Disclaimer: I’m not a geneticist, so i could have explained something along little off.
- Comment on Why do people from Western societies always seem to complain? 11 months ago:
Social media gets more engagement (and therefore more ad money) from people who are upset, so it intentionally shows you stuff that’s bad/stuff to complain about.
Also, it’s important to complain about stuff. Not too much, but definitely some. If people never complained about 16 hour workdays in poor working conditions, we’d still be doing that.
- Comment on How can Doge access critical government infrastructure and fire people if it isn't even a real department? 1 year ago:
there’s tons of mechanisms to stop that from happening
There are tons of such mechanisms in the United States as well. Unfortunately the mechanisms essentially boil down to laws, policies, and norms. Doing an illegal action does not pull a lever that deposits you in jail. The whole system relies on the people in power choosing to do the right thing. That’s going to be a potential issue in any country with centralized power.
- Comment on In some countries (such as the USA), sending encrypted communications via Amateur Radio is illegal, but how likely will the government actually enforce it, and how severe would the consequences be? 1 year ago:
I’m not clever enough to come up with a good example on the spot, but you could have something along the lines of a scheme where the word selection corresponds to a not-obvious code. For example, if you wanted to secretly send the word “hello”, and you’ve previously given your receiver a code word “apple”:
Hello > 7 4 11 11 14 Apple > 0 15 15 11 4
Adding the code word to the secret message, you’d get:
7 19 0 22 18 > H T A W S
Then your message could be something like:
How are you doing? Today, I went to the store. Avocados were on sale. When do you want to meet up? Saturday looks good for me.

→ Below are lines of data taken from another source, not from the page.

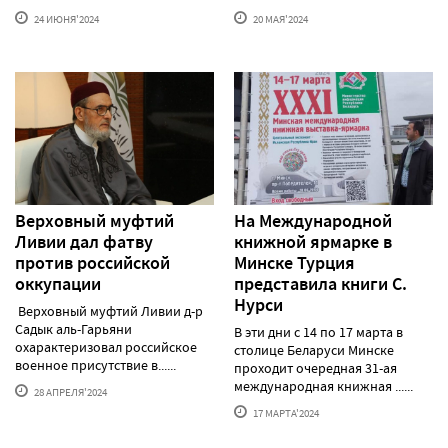
24 ИЮНЯ'2024
20 МАЯ'2024
Верховный муфтий
На Международной
Ливии дал фатву
книжной ярмарке в
против российской
Минске Турция
оккупации
представила книги С.
Нурси
Верховный муфтий Ливии д-р
Садык аль-Гарьяни
В эти дни с 14 по 17 марта в
охарактеризовал российское
столице Беларуси Минске
военное присутствие в......
проходит очередная 31-ая
международная книжная ......
28 АПРЕЛЯ'2024
17 МАРТА'2024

There are definitely way better methods to do the encoding part, and probably also better ways of doing the concealment part.
- Comment on In some countries (such as the USA), sending encrypted communications via Amateur Radio is illegal, but how likely will the government actually enforce it, and how severe would the consequences be? 1 year ago:
There’s a whole bunch of different steganographic methods. You wouldn’t necessarily have to apply them to audio signals, you could apply them to the text itself. It’s certainly trickier, so you would want to keep the plain text very short so your ciphertext doesn’t get too long or weird
- Comment on Hope you had a great christmas 1 year ago:
In addition to what others said, they likely have different percentages of livestock. Beef vs. Dairy vs. Sheep, etc
- Comment on No need to boil the ocean 1 year ago:
The term that people should look out for is “creamline” or “cream-top” milk. It’s whole milk that is unhomogenized. It basically separates in the bottle, so there’s a layer of cream floating on top of skim.
I couldn’t say for sure, but I’ve heard it’s better for making cheese/yogurt/etc.
Personally, I wouldn’t buy it just for drinking cause I don’t think it lasts as long.
- Comment on I have no idea where to post this rule 1 year ago:
This is the lab behind the poop knife. They are absolutely experts in this kind of thing.
I need to read the whole paper, but I suspect the weight/wind resistance ratio of the javelin is better, and that the motion of launching an atlatl dart is affected by the downward angle. The railing on the scissor lift likely has an effect, too.
- Comment on Problem? 1 year ago:
Yeah, reviewing is about making sure the methods are sound and the conclusions are supported by the data. Whether or not the data are correct is largely something that the reviewer cannot determine.
If a machine spits out a reading of 5.3, but the paper says 6.2, the reviewer can’t catch that. If numbers are too perfect, you might be suspicious of it, but it’s really not your job to go all forensic accountant on the data.